### Directions
When you find the line with "jen lístky bazalky a větší části tymiánu." among the records below, reproduce it and each line after it exactly, ending with the line with "Кидд в игре".

### Data for this exercise
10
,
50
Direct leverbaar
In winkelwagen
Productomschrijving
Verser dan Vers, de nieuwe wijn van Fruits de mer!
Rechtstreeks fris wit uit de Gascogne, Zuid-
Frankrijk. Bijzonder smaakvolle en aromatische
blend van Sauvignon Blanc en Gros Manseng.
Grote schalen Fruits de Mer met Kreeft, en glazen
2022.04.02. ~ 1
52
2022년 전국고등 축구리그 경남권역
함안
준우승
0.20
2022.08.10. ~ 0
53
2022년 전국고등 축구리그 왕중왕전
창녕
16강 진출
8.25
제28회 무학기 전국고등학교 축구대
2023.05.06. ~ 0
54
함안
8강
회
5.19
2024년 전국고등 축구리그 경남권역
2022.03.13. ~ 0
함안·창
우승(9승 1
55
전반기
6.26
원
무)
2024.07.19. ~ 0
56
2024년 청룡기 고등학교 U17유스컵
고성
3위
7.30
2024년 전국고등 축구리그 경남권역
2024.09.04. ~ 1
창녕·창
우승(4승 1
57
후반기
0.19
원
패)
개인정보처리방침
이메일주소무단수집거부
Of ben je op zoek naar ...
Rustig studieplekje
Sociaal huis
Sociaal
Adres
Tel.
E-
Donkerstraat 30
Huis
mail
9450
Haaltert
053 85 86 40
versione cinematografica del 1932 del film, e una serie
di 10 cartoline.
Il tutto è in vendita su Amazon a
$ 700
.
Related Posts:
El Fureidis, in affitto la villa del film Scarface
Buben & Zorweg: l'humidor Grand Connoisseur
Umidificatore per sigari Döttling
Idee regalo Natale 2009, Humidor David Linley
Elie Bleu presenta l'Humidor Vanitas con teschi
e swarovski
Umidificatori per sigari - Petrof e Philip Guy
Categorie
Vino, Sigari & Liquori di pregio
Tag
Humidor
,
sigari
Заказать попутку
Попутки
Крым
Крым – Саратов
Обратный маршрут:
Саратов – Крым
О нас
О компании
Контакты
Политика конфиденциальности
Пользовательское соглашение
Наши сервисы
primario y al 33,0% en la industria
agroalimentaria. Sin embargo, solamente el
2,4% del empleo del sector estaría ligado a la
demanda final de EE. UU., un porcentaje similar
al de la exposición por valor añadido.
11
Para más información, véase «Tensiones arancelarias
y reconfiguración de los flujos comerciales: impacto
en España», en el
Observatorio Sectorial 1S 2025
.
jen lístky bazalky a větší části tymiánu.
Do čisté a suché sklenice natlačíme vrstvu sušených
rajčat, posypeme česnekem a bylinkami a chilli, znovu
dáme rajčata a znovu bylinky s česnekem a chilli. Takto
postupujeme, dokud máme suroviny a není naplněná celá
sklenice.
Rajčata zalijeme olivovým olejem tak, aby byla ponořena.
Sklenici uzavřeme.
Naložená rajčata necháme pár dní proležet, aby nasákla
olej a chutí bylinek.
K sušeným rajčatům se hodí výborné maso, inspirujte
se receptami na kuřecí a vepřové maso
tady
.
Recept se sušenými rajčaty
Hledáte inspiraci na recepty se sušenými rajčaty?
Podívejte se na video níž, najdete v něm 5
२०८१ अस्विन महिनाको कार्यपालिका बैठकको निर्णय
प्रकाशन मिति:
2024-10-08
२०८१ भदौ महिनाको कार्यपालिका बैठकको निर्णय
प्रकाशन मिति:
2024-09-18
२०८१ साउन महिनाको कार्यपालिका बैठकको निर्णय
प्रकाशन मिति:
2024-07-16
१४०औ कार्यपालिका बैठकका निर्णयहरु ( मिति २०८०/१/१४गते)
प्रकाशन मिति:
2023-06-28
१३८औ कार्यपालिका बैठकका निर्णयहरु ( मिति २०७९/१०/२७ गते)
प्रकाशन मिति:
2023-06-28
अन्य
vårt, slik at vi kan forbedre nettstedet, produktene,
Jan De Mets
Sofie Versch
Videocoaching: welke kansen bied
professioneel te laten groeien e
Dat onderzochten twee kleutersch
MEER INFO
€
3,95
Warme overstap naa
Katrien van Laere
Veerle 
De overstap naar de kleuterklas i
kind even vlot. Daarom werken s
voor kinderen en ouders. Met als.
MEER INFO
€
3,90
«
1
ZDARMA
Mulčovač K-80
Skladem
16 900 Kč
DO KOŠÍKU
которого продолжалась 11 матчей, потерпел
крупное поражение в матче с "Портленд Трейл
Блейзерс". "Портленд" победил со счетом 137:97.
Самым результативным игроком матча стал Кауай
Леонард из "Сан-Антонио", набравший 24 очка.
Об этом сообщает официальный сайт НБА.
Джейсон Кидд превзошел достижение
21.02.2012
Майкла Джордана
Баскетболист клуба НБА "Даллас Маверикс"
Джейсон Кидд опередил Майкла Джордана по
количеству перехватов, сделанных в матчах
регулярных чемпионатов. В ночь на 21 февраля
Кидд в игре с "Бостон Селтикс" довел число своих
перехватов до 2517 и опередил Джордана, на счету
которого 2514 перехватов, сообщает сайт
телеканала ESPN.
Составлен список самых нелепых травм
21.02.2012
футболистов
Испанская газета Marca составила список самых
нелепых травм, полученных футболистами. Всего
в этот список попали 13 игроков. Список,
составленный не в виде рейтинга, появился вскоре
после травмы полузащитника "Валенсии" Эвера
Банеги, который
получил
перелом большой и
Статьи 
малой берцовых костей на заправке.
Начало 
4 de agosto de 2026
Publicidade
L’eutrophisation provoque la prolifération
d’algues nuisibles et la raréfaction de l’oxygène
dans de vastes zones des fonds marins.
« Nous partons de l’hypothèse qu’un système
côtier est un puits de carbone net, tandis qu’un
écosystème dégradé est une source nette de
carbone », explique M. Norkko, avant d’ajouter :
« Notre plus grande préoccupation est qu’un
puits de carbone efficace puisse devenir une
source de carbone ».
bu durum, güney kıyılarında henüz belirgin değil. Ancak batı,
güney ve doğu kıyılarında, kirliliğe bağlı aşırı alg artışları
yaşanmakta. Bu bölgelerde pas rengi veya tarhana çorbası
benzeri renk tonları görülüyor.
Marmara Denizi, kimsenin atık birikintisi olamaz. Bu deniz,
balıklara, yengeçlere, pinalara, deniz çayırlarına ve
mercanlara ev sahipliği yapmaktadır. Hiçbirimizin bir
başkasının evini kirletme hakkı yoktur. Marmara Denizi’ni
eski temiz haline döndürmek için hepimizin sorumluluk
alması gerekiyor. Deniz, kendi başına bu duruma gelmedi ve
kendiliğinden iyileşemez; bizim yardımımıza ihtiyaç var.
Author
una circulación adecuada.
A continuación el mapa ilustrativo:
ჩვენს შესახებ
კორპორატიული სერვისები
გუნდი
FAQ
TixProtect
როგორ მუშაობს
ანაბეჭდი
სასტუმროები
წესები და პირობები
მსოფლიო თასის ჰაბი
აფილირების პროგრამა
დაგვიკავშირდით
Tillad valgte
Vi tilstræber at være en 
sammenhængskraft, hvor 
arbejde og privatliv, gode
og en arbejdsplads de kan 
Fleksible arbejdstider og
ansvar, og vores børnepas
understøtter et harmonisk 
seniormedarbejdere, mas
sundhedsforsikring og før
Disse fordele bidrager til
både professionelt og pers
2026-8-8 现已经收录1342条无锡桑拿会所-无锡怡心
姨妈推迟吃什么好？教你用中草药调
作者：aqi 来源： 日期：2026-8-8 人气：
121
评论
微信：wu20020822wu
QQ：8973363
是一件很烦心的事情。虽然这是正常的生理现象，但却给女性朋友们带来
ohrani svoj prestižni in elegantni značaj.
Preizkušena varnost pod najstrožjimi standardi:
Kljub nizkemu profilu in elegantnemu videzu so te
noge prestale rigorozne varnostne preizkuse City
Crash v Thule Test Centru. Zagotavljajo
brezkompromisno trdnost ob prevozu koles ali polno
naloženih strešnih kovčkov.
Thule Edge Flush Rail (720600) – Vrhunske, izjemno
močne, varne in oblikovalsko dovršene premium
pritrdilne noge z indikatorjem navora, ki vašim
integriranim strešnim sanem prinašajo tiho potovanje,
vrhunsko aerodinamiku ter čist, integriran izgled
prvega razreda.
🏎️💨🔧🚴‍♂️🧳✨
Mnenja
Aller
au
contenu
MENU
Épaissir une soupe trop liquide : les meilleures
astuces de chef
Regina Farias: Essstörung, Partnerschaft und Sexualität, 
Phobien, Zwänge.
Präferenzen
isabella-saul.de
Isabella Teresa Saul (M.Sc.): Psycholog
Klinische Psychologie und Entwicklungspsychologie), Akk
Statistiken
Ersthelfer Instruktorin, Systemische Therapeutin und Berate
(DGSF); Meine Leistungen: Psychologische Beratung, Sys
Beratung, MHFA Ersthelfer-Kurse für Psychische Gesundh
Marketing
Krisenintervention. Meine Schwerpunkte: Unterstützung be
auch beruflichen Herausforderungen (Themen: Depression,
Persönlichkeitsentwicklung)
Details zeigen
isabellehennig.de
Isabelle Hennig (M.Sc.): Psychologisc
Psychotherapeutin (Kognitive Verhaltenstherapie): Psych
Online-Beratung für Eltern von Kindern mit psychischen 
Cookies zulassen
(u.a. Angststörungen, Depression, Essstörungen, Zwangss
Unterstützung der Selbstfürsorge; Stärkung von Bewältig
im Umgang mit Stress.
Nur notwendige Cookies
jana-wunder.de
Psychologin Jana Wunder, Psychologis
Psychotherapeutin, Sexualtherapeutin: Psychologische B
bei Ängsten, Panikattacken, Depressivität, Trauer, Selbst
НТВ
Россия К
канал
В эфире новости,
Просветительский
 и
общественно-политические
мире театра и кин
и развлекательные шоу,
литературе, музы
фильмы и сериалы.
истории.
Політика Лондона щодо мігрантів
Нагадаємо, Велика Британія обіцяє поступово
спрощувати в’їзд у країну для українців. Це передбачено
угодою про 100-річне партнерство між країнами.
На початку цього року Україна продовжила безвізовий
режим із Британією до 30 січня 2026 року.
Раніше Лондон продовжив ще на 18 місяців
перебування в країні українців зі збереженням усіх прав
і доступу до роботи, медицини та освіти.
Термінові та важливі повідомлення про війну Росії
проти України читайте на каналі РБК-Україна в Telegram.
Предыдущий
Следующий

### Task result
jen lístky bazalky a větší části tymiánu.
Do čisté a suché sklenice natlačíme vrstvu sušených
rajčat, posypeme česnekem a bylinkami a chilli, znovu
dáme rajčata a znovu bylinky s česnekem a chilli. Takto
postupujeme, dokud máme suroviny a není naplněná celá
sklenice.
Rajčata zalijeme olivovým olejem tak, aby byla ponořena.
Sklenici uzavřeme.
Naložená rajčata necháme pár dní proležet, aby nasákla
olej a chutí bylinek.
K sušeným rajčatům se hodí výborné maso, inspirujte
se receptami na kuřecí a vepřové maso
tady
.
Recept se sušenými rajčaty
Hledáte inspiraci na recepty se sušenými rajčaty?
Podívejte se na video níž, najdete v něm 5
२०८१ अस्विन महिनाको कार्यपालिका बैठकको निर्णय
प्रकाशन मिति:
2024-10-08
२०८१ भदौ महिनाको कार्यपालिका बैठकको निर्णय
प्रकाशन मिति:
2024-09-18
२०८१ साउन महिनाको कार्यपालिका बैठकको निर्णय
प्रकाशन मिति:
2024-07-16
१४०औ कार्यपालिका बैठकका निर्णयहरु ( मिति २०८०/१/१४गते)
प्रकाशन मिति:
2023-06-28
१३८औ कार्यपालिका बैठकका निर्णयहरु ( मिति २०७९/१०/२७ गते)
प्रकाशन मिति:
2023-06-28
अन्य
vårt, slik at vi kan forbedre nettstedet, produktene,
Jan De Mets
Sofie Versch
Videocoaching: welke kansen bied
professioneel te laten groeien e
Dat onderzochten twee kleutersch
MEER INFO
€
3,95
Warme overstap naa
Katrien van Laere
Veerle 
De overstap naar de kleuterklas i
kind even vlot. Daarom werken s
voor kinderen en ouders. Met als.
MEER INFO
€
3,90
«
1
ZDARMA
Mulčovač K-80
Skladem
16 900 Kč
DO KOŠÍKU
которого продолжалась 11 матчей, потерпел
крупное поражение в матче с "Портленд Трейл
Блейзерс". "Портленд" победил со счетом 137:97.
Самым результативным игроком матча стал Кауай
Леонард из "Сан-Антонио", набравший 24 очка.
Об этом сообщает официальный сайт НБА.
Джейсон Кидд превзошел достижение
21.02.2012
Майкла Джордана
Баскетболист клуба НБА "Даллас Маверикс"
Джейсон Кидд опередил Майкла Джордана по
количеству перехватов, сделанных в матчах
регулярных чемпионатов. В ночь на 21 февраля
Кидд в игре с "Бостон Селтикс" довел число своих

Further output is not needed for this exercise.